## EXERCISE DIRECTIONS
Return the records below character for character.

## Dataset excerpts
□ □ □ □

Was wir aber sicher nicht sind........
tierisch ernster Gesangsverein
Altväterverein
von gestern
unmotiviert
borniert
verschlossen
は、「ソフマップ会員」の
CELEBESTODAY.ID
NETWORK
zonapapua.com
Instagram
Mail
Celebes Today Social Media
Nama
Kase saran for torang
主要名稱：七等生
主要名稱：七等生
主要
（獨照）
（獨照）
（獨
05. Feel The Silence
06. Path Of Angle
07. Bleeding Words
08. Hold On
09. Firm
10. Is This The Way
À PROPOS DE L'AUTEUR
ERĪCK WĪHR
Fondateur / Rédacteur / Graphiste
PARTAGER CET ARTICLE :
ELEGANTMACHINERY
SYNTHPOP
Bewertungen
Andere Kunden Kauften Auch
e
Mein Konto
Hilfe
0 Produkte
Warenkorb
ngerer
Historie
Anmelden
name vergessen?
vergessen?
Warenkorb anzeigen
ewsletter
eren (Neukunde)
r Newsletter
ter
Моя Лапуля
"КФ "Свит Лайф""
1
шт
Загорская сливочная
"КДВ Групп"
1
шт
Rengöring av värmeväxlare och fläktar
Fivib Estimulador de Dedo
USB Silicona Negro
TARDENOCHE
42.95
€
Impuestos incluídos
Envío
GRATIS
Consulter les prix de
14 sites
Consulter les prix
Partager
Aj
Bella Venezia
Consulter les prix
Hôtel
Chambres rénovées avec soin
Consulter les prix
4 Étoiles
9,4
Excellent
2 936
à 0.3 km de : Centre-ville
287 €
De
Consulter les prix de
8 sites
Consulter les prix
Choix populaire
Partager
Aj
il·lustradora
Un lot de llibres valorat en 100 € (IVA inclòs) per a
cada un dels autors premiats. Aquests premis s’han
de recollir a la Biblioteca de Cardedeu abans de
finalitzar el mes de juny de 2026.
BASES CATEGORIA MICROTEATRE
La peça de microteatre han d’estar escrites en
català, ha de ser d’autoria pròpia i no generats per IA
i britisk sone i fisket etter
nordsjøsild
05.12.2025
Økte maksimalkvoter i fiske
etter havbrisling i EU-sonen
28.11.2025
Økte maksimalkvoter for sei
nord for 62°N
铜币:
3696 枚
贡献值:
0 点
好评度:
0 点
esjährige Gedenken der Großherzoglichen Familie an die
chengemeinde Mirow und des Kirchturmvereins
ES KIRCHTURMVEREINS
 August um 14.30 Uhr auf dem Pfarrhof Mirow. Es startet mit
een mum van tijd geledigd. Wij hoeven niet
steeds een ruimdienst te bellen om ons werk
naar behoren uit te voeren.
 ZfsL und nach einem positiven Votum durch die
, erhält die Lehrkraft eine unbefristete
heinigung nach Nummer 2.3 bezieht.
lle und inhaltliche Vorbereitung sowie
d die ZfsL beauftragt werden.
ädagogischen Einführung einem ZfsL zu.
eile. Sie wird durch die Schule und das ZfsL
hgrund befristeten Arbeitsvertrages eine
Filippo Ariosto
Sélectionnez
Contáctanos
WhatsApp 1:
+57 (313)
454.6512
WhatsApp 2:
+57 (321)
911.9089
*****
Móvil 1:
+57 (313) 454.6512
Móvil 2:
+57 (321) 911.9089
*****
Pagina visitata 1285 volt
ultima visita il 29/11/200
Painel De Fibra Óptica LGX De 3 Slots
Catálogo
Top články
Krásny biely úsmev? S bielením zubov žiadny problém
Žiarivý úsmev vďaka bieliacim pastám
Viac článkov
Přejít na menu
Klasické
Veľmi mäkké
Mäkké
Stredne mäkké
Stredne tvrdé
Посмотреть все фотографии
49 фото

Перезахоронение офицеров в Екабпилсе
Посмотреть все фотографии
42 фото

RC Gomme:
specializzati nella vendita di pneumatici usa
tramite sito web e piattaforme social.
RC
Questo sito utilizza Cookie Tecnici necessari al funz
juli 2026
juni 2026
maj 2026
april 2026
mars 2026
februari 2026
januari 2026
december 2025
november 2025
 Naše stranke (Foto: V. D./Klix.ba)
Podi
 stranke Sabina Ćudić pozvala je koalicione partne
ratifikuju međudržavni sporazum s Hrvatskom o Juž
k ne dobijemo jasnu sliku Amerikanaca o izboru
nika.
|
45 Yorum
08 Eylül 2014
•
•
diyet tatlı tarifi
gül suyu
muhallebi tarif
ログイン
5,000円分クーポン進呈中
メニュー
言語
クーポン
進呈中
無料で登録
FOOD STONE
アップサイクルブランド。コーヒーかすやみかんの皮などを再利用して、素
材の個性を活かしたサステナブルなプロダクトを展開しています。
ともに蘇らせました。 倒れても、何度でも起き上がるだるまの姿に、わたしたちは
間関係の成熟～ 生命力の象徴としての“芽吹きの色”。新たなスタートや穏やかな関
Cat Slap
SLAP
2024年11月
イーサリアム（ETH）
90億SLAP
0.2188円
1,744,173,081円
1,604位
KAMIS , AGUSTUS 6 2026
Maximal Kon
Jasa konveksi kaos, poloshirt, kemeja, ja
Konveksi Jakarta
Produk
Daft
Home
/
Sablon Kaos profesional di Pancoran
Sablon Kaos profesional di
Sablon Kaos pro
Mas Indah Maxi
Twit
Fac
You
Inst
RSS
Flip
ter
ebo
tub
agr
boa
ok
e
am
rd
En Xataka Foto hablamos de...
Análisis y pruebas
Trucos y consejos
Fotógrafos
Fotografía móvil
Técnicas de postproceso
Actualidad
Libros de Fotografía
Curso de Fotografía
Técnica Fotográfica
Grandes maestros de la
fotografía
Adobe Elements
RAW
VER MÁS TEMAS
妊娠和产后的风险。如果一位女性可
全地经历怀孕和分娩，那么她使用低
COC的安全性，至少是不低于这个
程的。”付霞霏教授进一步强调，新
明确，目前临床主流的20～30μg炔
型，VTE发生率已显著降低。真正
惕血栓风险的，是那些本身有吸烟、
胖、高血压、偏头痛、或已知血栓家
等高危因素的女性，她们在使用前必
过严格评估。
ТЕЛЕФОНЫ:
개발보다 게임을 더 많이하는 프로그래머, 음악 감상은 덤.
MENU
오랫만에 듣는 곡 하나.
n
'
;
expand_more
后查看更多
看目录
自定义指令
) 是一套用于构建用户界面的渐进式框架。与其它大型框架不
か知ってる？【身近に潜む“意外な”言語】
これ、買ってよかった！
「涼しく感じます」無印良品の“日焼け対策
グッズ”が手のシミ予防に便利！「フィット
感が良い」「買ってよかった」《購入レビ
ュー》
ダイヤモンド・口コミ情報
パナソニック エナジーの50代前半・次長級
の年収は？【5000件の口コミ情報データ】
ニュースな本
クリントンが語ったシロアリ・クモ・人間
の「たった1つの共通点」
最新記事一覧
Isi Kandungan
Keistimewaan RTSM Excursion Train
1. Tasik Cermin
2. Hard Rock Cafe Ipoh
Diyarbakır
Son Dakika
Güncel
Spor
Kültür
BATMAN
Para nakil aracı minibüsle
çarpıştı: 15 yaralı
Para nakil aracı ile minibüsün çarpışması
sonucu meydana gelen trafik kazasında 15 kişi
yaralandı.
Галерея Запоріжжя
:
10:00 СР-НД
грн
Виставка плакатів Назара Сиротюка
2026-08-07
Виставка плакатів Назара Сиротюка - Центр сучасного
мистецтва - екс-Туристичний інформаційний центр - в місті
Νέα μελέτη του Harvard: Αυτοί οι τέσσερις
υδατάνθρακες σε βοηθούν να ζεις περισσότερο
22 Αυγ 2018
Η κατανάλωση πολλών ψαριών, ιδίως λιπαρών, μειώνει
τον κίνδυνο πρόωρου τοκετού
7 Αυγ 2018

□ □ □ □

## OUTPUT OF THE EXERCISE
Was wir aber sicher nicht sind........
tierisch ernster Gesangsverein
Altväterverein
von gestern
unmotiviert
borniert
verschlossen
は、「ソフマップ会員」の
CELEBESTODAY.ID
NETWORK
zonapapua.com
Instagram
Mail
Celebes Today Social Media
Nama
Kase saran for torang
主要名稱：七等生
主要名稱：七等生
主要
（獨照）
（獨照）
（獨
05. Feel The Silence
06. Path Of Angle
07. Bleeding Words
08. Hold On
09. Firm
10. Is This The Way
À PROPOS DE L'AUTEUR
ERĪCK WĪHR
Fondateur / Rédacteur / Graphiste
PARTAGER CET ARTICLE :
ELEGANTMACHINERY
SYNTHPOP
Bewertungen
Andere Kunden Kauften Auch
e
Mein Konto
Hilfe
0 Produkte
Warenkorb
ngerer
Historie
Anmelden
name vergessen?
vergessen?
Warenkorb anzeigen
ewsletter
eren (Neukunde)
r Newsletter
ter
Моя Лапуля
"КФ "Свит Лайф""
1
шт
Загорская сливочная
"КДВ Групп"
1
шт
Rengöring av värmeväxlare och fläktar
Fivib Estimulador de Dedo
USB Silicona Negro
TARDENOCHE
42.95
€
Impuestos incluídos
Envío
GRATIS
Consulter les prix de
14 sites
Consulter les prix
Partager
Aj
Bella Venezia
Consulter les prix
Hôtel
Chambres rénovées avec soin
Consulter les prix
4 Étoiles
9,4
Excellent
2 936
à 0.3 km de : Centre-ville
287 €
De
Consulter les prix de
8 sites
Consulter les prix
Choix populaire
Partager
Aj
il·lustradora
Un lot de llibres valorat en 100 € (IVA inclòs) per a
cada un dels autors premiats. Aquests premis s’han
de recollir a la Biblioteca de Cardedeu abans de
finalitzar el mes de juny de 2026.
BASES CATEGORIA MICROTEATRE
La peça de microteatre han d’estar escrites en
català, ha de ser d’autoria pròpia i no generats per IA
i britisk sone i fisket etter
nordsjøsild
05.12.2025
Økte maksimalkvoter i fiske
etter havbrisling i EU-sonen
28.11.2025
Økte maksimalkvoter for sei
nord for 62°N
铜币:
3696 枚
贡献值:
0 点
好评度:
0 点
esjährige Gedenken der Großherzoglichen Familie an die
chengemeinde Mirow und des Kirchturmvereins
ES KIRCHTURMVEREINS
 August um 14.30 Uhr auf dem Pfarrhof Mirow. Es startet mit
een mum van tijd geledigd. Wij hoeven niet
steeds een ruimdienst te bellen om ons werk
naar behoren uit te voeren.
 ZfsL und nach einem positiven Votum durch die
, erhält die Lehrkraft eine unbefristete
heinigung nach Nummer 2.3 bezieht.
lle und inhaltliche Vorbereitung sowie
d die ZfsL beauftragt werden.
ädagogischen Einführung einem ZfsL zu.
eile. Sie wird durch die Schule und das ZfsL
hgrund befristeten Arbeitsvertrages eine
Filippo Ariosto
Sélectionnez
Contáctanos
WhatsApp 1:
+57 (313)
454.6512
WhatsApp 2:
+57 (321)
911.9089
*****
Móvil 1:
+57 (313) 454.6512
Móvil 2:
+57 (321) 911.9089
*****
Pagina visitata 1285 volt
ultima visita il 29/11/200
Painel De Fibra Óptica LGX De 3 Slots
Catálogo
Top články
Krásny biely úsmev? S bielením zubov žiadny problém
Žiarivý úsmev vďaka bieliacim pastám
Viac článkov
Přejít na menu
Klasické
Veľmi mäkké
Mäkké
Stredne mäkké
Stredne tvrdé
Посмотреть все фотографии
49 фото

Перезахоронение офицеров в Екабпилсе
Посмотреть все фотографии
42 фото

RC Gomme:
specializzati nella vendita di pneumatici usa
tramite sito web e piattaforme social.
RC
Questo sito utilizza Cookie Tecnici necessari al funz
juli 2026
juni 2026
maj 2026
april 2026
mars 2026
februari 2026
januari 2026
december 2025
november 2025
 Naše stranke (Foto: V. D./Klix.ba)
Podi
 stranke Sabina Ćudić pozvala je koalicione partne
ratifikuju međudržavni sporazum s Hrvatskom o Juž
k ne dobijemo jasnu sliku Amerikanaca o izboru
nika.
|
45 Yorum
08 Eylül 2014
•
•
diyet tatlı tarifi
gül suyu
muhallebi tarif
ログイン
5,000円分クーポン進呈中
メニュー
言語
クーポン
進呈中
無料で登録
FOOD STONE
アップサイクルブランド。コーヒーかすやみかんの皮などを再利用して、素
材の個性を活かしたサステナブルなプロダクトを展開しています。
ともに蘇らせました。 倒れても、何度でも起き上がるだるまの姿に、わたしたちは
間関係の成熟～ 生命力の象徴としての“芽吹きの色”。新たなスタートや穏やかな関
Cat Slap
SLAP
2024年11月
イーサリアム（ETH）
90億SLAP
0.2188円
1,744,173,081円
1,604位
KAMIS , AGUSTUS 6 2026
Maximal Kon
Jasa konveksi kaos, poloshirt, kemeja, ja
Konveksi Jakarta
Produk
Daft
Home
/
Sablon Kaos profesional di Pancoran
Sablon Kaos profesional di
Sablon Kaos pro
Mas Indah Maxi
Twit
Fac
You
Inst
RSS
Flip
ter
ebo
tub
agr
boa
ok
e
am
rd
En Xataka Foto hablamos de...
Análisis y pruebas
Trucos y consejos
Fotógrafos
Fotografía móvil
Técnicas de postproceso
Actualidad
Libros de Fotografía
Curso de Fotografía
Técnica Fotográfica
Grandes maestros de la
fotografía
Adobe Elements
RAW
VER MÁS TEMAS
妊娠和产后的风险。如果一位女性可
全地经历怀孕和分娩，那么她使用低
COC的安全性，至少是不低于这个
程的。”付霞霏教授进一步强调，新
明确，目前临床主流的20～30μg炔
型，VTE发生率已显著降低。真正
惕血栓风险的，是那些本身有吸烟、
胖、高血压、偏头痛、或已知血栓家
等高危因素的女性，她们在使用前必
过严格评估。
ТЕЛЕФОНЫ:
개발보다 게임을 더 많이하는 프로그래머, 음악 감상은 덤.
MENU
오랫만에 듣는 곡 하나.
n
'
;
expand_more
后查看更多
看目录
自定义指令
) 是一套用于构建用户界面的渐进式框架。与其它大型框架不
か知ってる？【身近に潜む“意外な”言語】
これ、買ってよかった！
「涼しく感じます」無印良品の“日焼け対策
グッズ”が手のシミ予防に便利！「フィット
感が良い」「買ってよかった」《購入レビ
ュー》
ダイヤモンド・口コミ情報
パナソニック エナジーの50代前半・次長級
の年収は？【5000件の口コミ情報データ】
ニュースな本
クリントンが語ったシロアリ・クモ・人間
の「たった1つの共通点」
最新記事一覧
Isi Kandungan
Keistimewaan RTSM Excursion Train
1. Tasik Cermin
2. Hard Rock Cafe Ipoh
Diyarbakır
Son Dakika
Güncel
Spor
Kültür
BATMAN
Para nakil aracı minibüsle
çarpıştı: 15 yaralı
Para nakil aracı ile minibüsün çarpışması
sonucu meydana gelen trafik kazasında 15 kişi
yaralandı.
Галерея Запоріжжя
:
10:00 СР-НД
грн
Виставка плакатів Назара Сиротюка
2026-08-07
Виставка плакатів Назара Сиротюка - Центр сучасного
мистецтва - екс-Туристичний інформаційний центр - в місті
Νέα μελέτη του Harvard: Αυτοί οι τέσσερις
υδατάνθρακες σε βοηθούν να ζεις περισσότερο
22 Αυγ 2018
Η κατανάλωση πολλών ψαριών, ιδίως λιπαρών, μειώνει
τον κίνδυνο πρόωρου τοκετού
7 Αυγ 2018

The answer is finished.